Welcome!
My github page (JanieCoulombe Stat) contains more ressources on R codes, etc.
News
Winter 2023
Links to two videos of presentations I’ve given recently:
For the Club Math at Université de Montréal on an Introduction to causal inference .
At CRCHU Quebec on causal diagrams .
Fall 2022
I recently received the 2021-2022 Award for Excellence in Teaching Biostatistics at McGill University, an Award voted by the students in the Department of Epidemiology, Biostatistics and Occupational Health and given by the Epidemiology, Biostatistics and Occupational Health Student Society (EBOSS). I am super grateful for that! Thanks to EBOSS and Dr. Erica Moodie who shared course notes with me for the course BIOS602.
Spring 2022
I will start a new position of Assistant Professor (Professeure Adjointe) at the Université de Montréal in June 2022, working in the Département de mathématiques et statistique.
I recently received the Pierre Robillard Award 2022, an Award given by the Statistical Society of Canada that “recognizes the best PhD thesis defended at a Canadian university in a given year and written in the fields covered by The Canadian Journal of Statistics” (https://ssc.ca/en/award/pierre-robillard-award).
Fall 2021
In September 2021, I started a postdoctoral fellowship at McGill University working in collaboration with Professor Erica E. M. Moodie in the Department of Epidemiology, Biostatistics and Occupational Health.
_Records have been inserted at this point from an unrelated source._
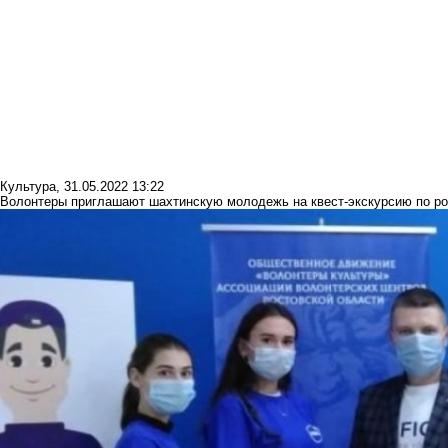
Культура
,
31.05.2022 13:22
Волонтеры приглашают шахтинскую молодежь на квест-экскурсию по р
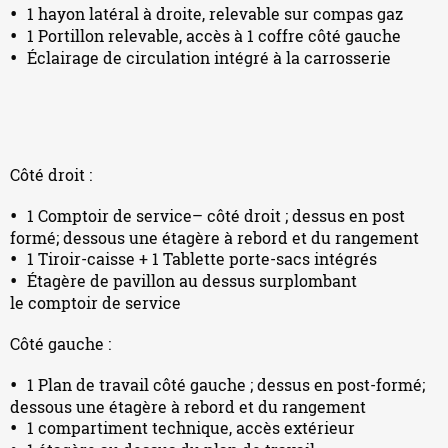
1 hayon latéral à droite, relevable sur compas gaz
1 Portillon relevable, accès à 1 coffre côté gauche
Éclairage de circulation intégré à la carrosserie
Côté droit :
1 Comptoir de service– côté droit ; dessus en post
formé; dessous une étagère à rebord et du rangement
1 Tiroir-caisse + 1 Tablette porte-sacs intégrés
Étagère de pavillon au dessus surplombant
le comptoir de service
Côté gauche :
1 Plan de travail côté gauche ; dessus en post-formé;
dessous une étagère à rebord et du rangement
1 compartiment technique, accès extérieur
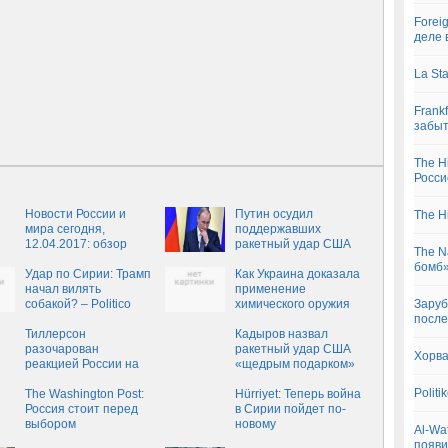
Forei
деле 
La St
Frank
забы
The H
Росси
Новости России и
Путин осудил
The Hi
мира сегодня,
поддержавших
12.04.2017: обзор
ракетный удар США
The N
свежих событий дня,
по Сирии
бомб»
последние новости
Удар по Сирии: Трамп
Как Украина доказала
России и мира на
начал вилять
применение
сегодня, 12 апреля
собакой? – Politico
химического оружия
Заруб
войсками Асада
после
Тиллерсон
(ВИДЕО)
Кадыров назвал
разочарован
ракетный удар США
Хорва
реакцией России на
«щедрым подарком»
ракетный удар по
для террористов
Polit
Сирии
The Washington Post:
Hürriyet: Теперь война
Россия стоит перед
в Сирии пойдет по-
выбором
новому
Al-Wa
появи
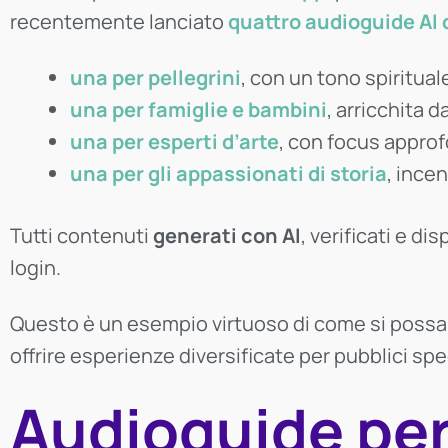
recentemente lanciato
quattro audioguide AI
una per pellegrini
, con un tono spiritua
una per famiglie e bambini
, arricchita 
una per esperti d’arte
, con focus approfo
una per gli appassionati di storia
, incen
Tutti contenuti
generati con AI
, verificati e d
login.
Questo è un esempio virtuoso di come si poss
offrire esperienze diversificate per pubblici spec
Audioguide pe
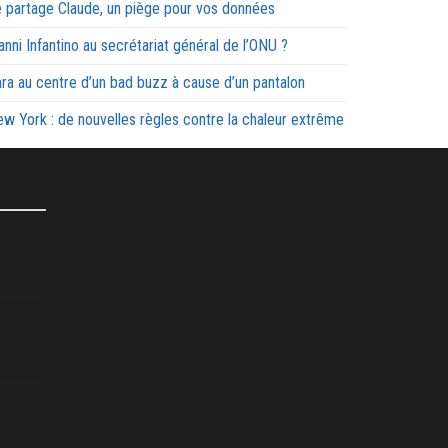
 partage Claude, un piège pour vos données
anni Infantino au secrétariat général de l’ONU ?
ra au centre d’un bad buzz à cause d’un pantalon
w York : de nouvelles règles contre la chaleur extrême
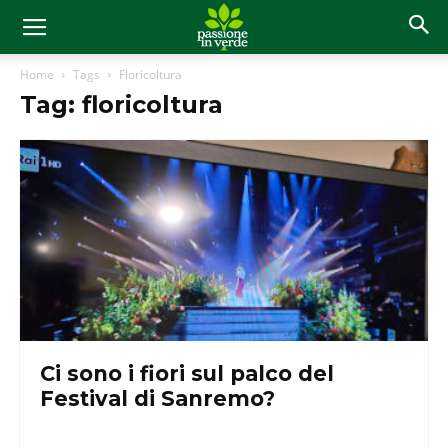
Home
Tags
Floricoltura
Tag: floricoltura
Ci sono i fiori sul palco del
Festival di Sanremo?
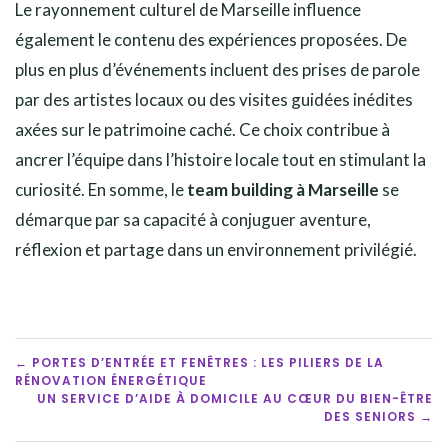
Le rayonnement culturel de Marseille influence
également le contenu des expériences proposées. De
plus en plus d’événements incluent des prises de parole
par des artistes locaux ou des visites guidées inédites
axées sur le patrimoine caché. Ce choix contribue à
ancrer l’équipe dans l’histoire locale tout en stimulant la
curiosité. En somme, le
team building à Marseille
se
démarque par sa capacité à conjuguer aventure,
réflexion et partage dans un environnement privilégié.
POST
← PORTES D’ENTRÉE ET FENÊTRES : LES PILIERS DE LA
RÉNOVATION ÉNERGÉTIQUE
NAVIGATION
UN SERVICE D’AIDE À DOMICILE AU CŒUR DU BIEN-ÊTRE
DES SENIORS →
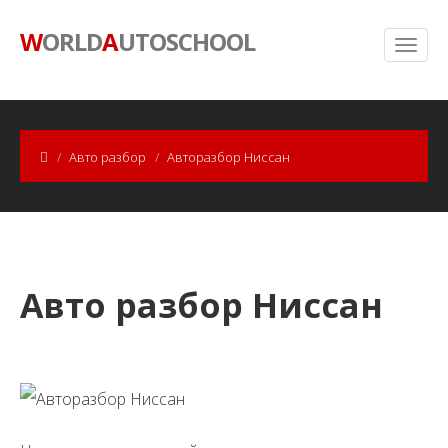
W
ORLD
A
UTOSCHOOL
Авто разбор
Авторазбор Ниссан
Авто разбор Ниссан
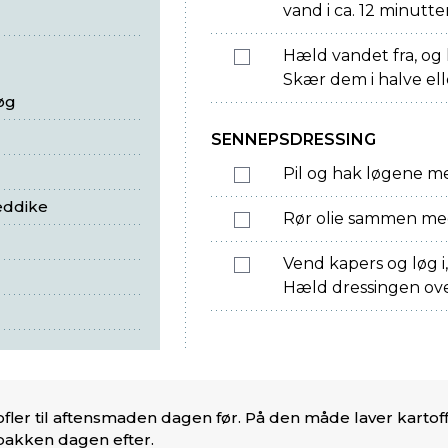
vand i ca. 12 minutter
Hæld vandet fra, og l
Skær dem i halve ell
øg
SENNEPSDRESSING
Pil og hak løgene me
eddike
Rør olie sammen me
Vend kapers og løg i
Hæld dressingen ove
fler til aftensmaden dagen før. På den måde laver kartoffe
pakken dagen efter.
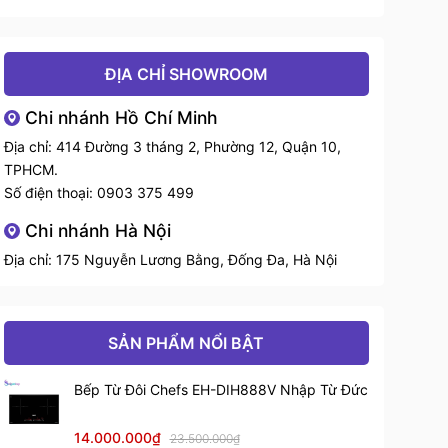
ĐỊA CHỈ SHOWROOM
Chi nhánh Hồ Chí Minh
Địa chỉ: 414 Đường 3 tháng 2, Phường 12, Quận 10,
TPHCM.
Số điện thoại:
0903 375 499
Chi nhánh Hà Nội
Địa chỉ: 175 Nguyễn Lương Bằng, Đống Đa, Hà Nội
SẢN PHẨM NỔI BẬT
Bếp Từ Đôi Chefs EH-DIH888V Nhập Từ Đức
14.000.000₫
23.500.000₫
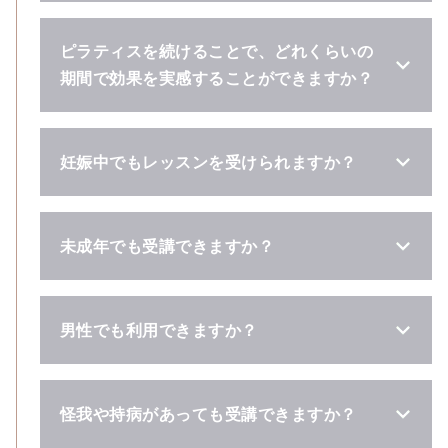
ピラティスを続けることで、どれくらいの
期間で効果を実感することができますか？
妊娠中でもレッスンを受けられますか？
未成年でも受講できますか？
男性でも利用できますか？
怪我や持病があっても受講できますか？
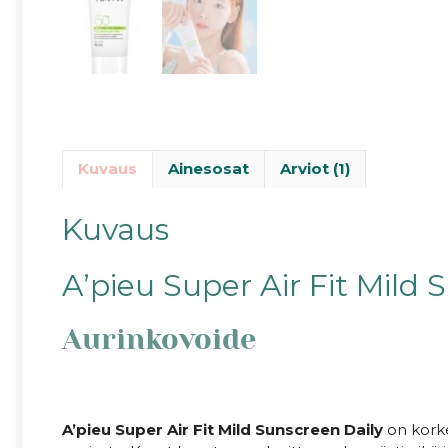
Kuvaus
Ainesosat
Arviot (1)
Kuvaus
A’pieu Super Air Fit Mild
Aurinkovoide
A’pieu Super Air Fit Mild Sunscreen Daily
on korke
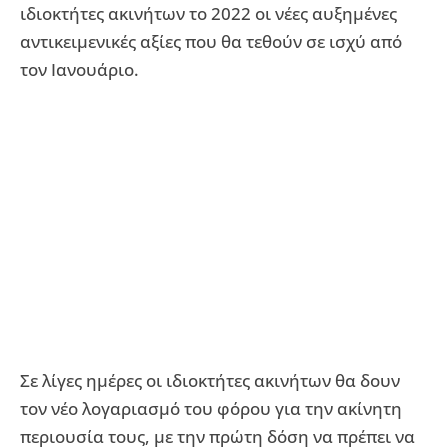
ιδιοκτήτες ακινήτων το 2022 οι νέες αυξημένες
αντικειμενικές αξίες που θα τεθούν σε ισχύ από
τον Ιανουάριο.
Σε λίγες ημέρες οι ιδιοκτήτες ακινήτων θα δουν
τον νέο λογαριασμό του φόρου για την ακίνητη
περιουσία τους, με την πρώτη δόση να πρέπει να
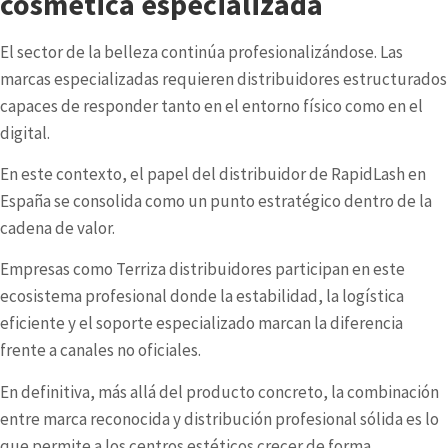
cosmética especializada
El sector de la belleza continúa profesionalizándose. Las
marcas especializadas requieren distribuidores estructurados
capaces de responder tanto en el entorno físico como en el
digital.
En este contexto, el papel del distribuidor de
RapidLash
en
España se consolida como un punto estratégico dentro de la
cadena de valor.
Empresas como Terriza distribuidores participan en este
ecosistema profesional donde la estabilidad, la logística
eficiente y el soporte especializado marcan la diferencia
frente a canales no oficiales.
En definitiva, más allá del producto concreto, la combinación
entre marca reconocida y distribución profesional sólida es lo
que permite a los centros estéticos crecer de forma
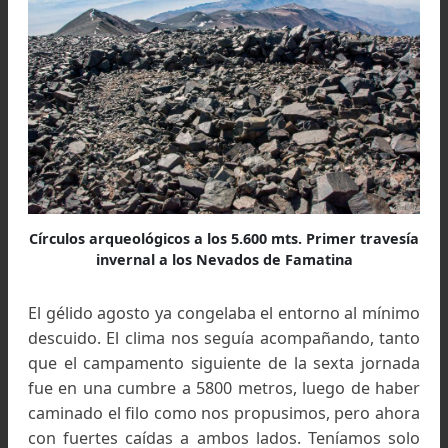
Leños a los 5.200 mts. Cerro Negro Overo de fondo
Primer travesía invernal a los Nevados de Famati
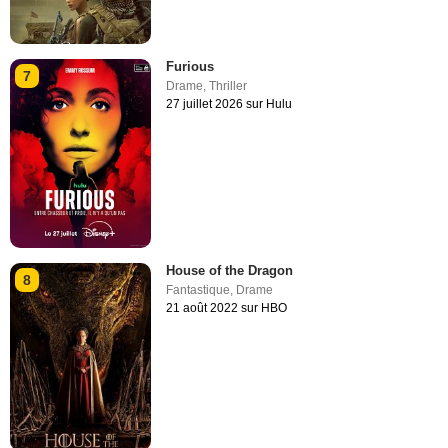
Furious
7
Drame
,
Thriller
27 juillet 2026 sur Hulu
House of the Dragon
8
Fantastique
,
Drame
21 août 2022 sur HBO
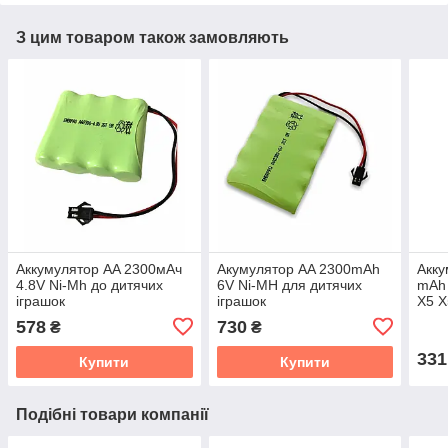
З цим товаром також замовляють
Аккумулятор AA 2300мАч
Акумулятор AA 2300mAh
Акку
4.8V Ni-Mh до дитячих
6V Ni-MH для дитячих
mAh
іграшок
іграшок
X5 
578
730
₴
₴
331
Купити
Купити
Подібні товари компанії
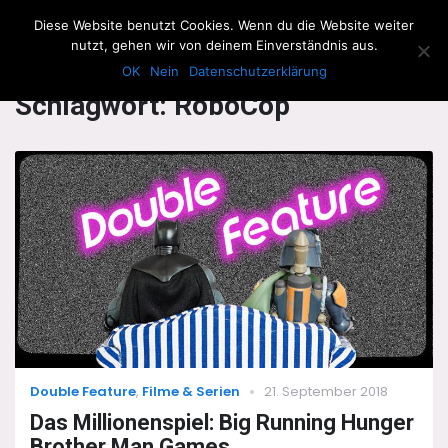
The Howling Men
Diese Website benutzt Cookies. Wenn du die Website weiter
Men
nutzt, gehen wir von deinem Einverständnis aus.
OK
Nein
Datenschutzerklärung
Schlagwort:
RoboCop
Categories
Posted
Double Feature
,
Filme & Serien
21. September 2018
on
Das Millionenspiel: Big Running Hunger
Brother Man Games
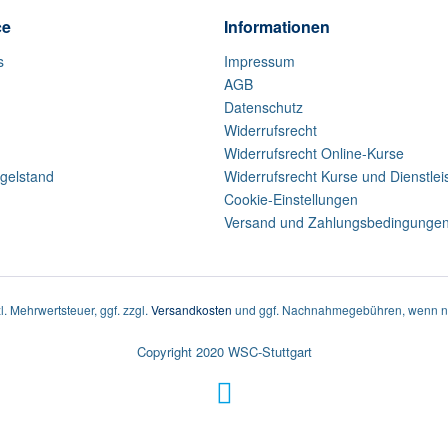
ce
Informationen
s
Impressum
AGB
Datenschutz
Widerrufsrecht
Widerrufsrecht Online-Kurse
gelstand
Widerrufsrecht Kurse und Dienstle
Cookie-Einstellungen
Versand und Zahlungsbedingunge
zl. Mehrwertsteuer, ggf. zzgl.
Versandkosten
und ggf. Nachnahmegebühren, wenn ni
Copyright 2020 WSC-Stuttgart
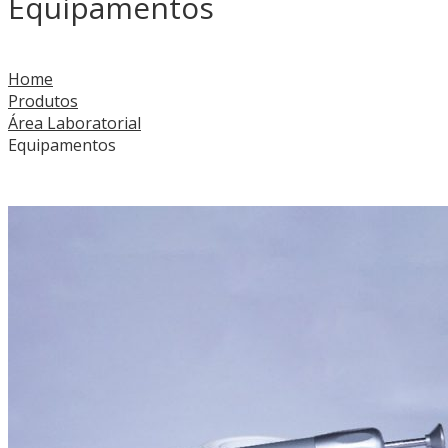
Equipamentos
Home
Produtos
Área Laboratorial
Equipamentos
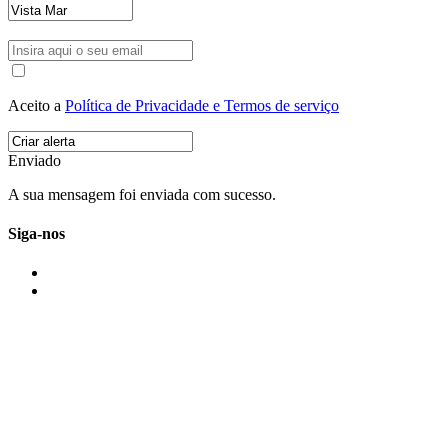
Aceito a
Política de Privacidade e Termos de serviço
Enviado
A sua mensagem foi enviada com sucesso.
Siga-nos
IMONOVO EM 2 PALAVRAS
A imonovo é uma marca de MAJBI Lda. É uma agência imobiliária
In the Fall 2021, I was supposed to visit North Carolina State University (NCSU) for 6 months as a research scholar and to work in the Department of Statistics under the supervision of Professor Marie Davidian. Due to the covid19 pandemic, McGill University banned non-essential travels for a few months, and my collaboration turned to virtual. I am very pleased to have this opportunity.
Research Interests
My doctoral research was focused on causal inference, and the development (or transfer to the causal framework) of statistical methods that account for covariate-dependent monitoring times. In May 2021, I defended my doctoral thesis in biostatistics at McGill University - I had the privilege to be supervised by Professor Erica EM Moodie and co-supervised by Professor Robert Platt during my doctoral studies.
In previous work, we considered (biasing) imbalances in the data due to both confounding factors and outcome-dependent monitoring times when making causal inference on the marginal effect of an intervention on a continuous, longitudinal outcome. We also extended that work to the setting where the covariate process affecting visit times is endogenous; endogeneity may create long-term dependencies between the outcome and the monitoring processes (in press, work accepted for publication in Annals of Applied Statistics). In a more recent manuscript, we extended that work to the scenario where the exposure is continuous, and the outcome is ordinal. In that setting, a generalized inverse probability of treatment weight was used to account for confounding, and the proportional odds model was used to model the association between the exposure and the outcome. The methodology was applied to assess the marginal effect of an increase in the time spent playing video games on suicide attempts, in the Add Health study in the US.
Other broad interests are in semiparametric theory (multiply robust estimators), optimal adaptive treatment strategies, and stochastic processes/multistate model theory for causal inference.
Besides my doctoral research, in 2019-2020, I have had the chance to be involved on a project in which we developed an optimal adaptive treatment strategy for patients suffering with depression. That rule was developed with the aim to choose between citalopram and fluoxetine (two commonly prescribed antidepressant drugs) based on patients’ characteristics. See the commentary by Drs Shiner and Watts and our response, as well as a link to the McGill Reporter short interview.
More details on previous publications can be found on my Google Scholar account. Please feel free to touch base if you would be interested in a collaboration!
Background
I hold a Bachelor’s degree in Mathematics (Université de Montréal), a Master’s degree in Statistics (Université de Montréal), and a Doctorate in Biostatistics (McGill University).
Prior to my doctoral studies, I worked for two years as an analyst statistician in the McGill Pharmacoepidemiology Unit at the Lady Davis Research Institute, Jewish General Hospital, Montreal, CA, under the supervision of Dr. Samy Suissa. There, I worked extensively with observational data (from e.g. electronic health records data and administrative databases) and I learned a great deal through conducting complex data analyses and collaborating with world-renowned experts in pharmacoepidemiology. Following this, I have become more and more interested in research questions that are of interest to the scientific community of epidemiologists and pharmacoepidemiologists.